Natural speech the next big challenge for Kinect - Rare dev
Praises Mass Effect 3 for "showing Kinect could be used with a controller".
Natural speech recognition is the next big challenge for Kinect, a Rare developer has said.
Rare engineer David Quinn, who has worked on Kinect since before its November 2010 launch, told Gamasutra that the motion sensing tech will evolve from its current "say-what-you-see approach" to detecting a "more natural conversation".
Quinn used the example of the Rare-developed series Kinect Sports to highlight his point.
"We pushed speech pretty hard in Sports 2," he said. "There was speech in the first round of launch titles - Kinectimals obviously had speech.

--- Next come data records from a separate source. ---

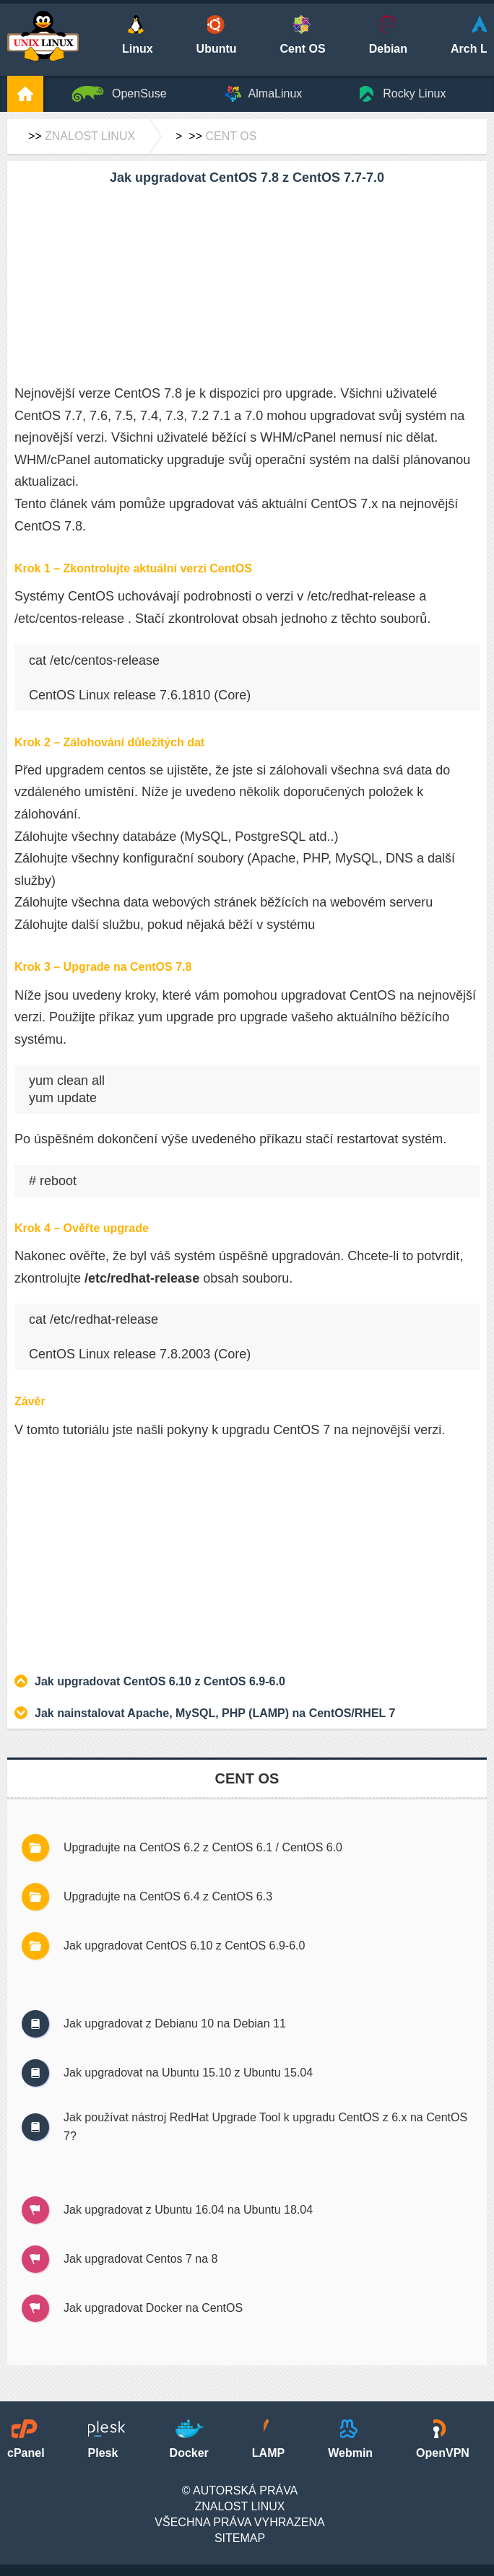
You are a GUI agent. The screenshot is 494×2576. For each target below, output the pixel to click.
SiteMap (239, 2538)
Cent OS (230, 136)
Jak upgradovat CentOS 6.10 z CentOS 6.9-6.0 (160, 1681)
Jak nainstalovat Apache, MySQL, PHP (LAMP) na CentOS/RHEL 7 (215, 1713)
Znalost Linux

But from day one the entire UI was going to be speech-driven. Every game event had to have speech incorporated into it.
"But it was also a very say-what-you-see approach; in golf, you change clubs - 'four iron,' - kind of thing. What I'd like to see and what we're investigating now is a more natural conversation way of talking to the Kinect, so you can say, 'Hey, caddy, give me a five iron,' or 'Hey, caddy, what should I use now?'"
Quinn's comments echo those of Rare boss Scott Henson, who in 2011 told Eurogamer that software "will be the key that unlocks" natural speech recognition. "We already have the microphone there," he said. "Now we just need to continue to adapt and grow and build our software to make that better."
Quinn praised the work done by BioWare in incorporating Kinect into Mass Effect . With Kinect you're able to use voice commands to order your teammates about and trigger powers and actions.
"What Mass Effect had recently done with Kinect's speech system is an excellent use of speech," Quinn said.
"What the Mass Effect guys have done is bring it into a core title, showing it could be used with a controller. It doesn't have to be the 'get up and dance' kind of experience.
"You can use speech in Kinect in a more core title, and it really demonstrated that. I think from here on in you'll see a lot of speech in core games."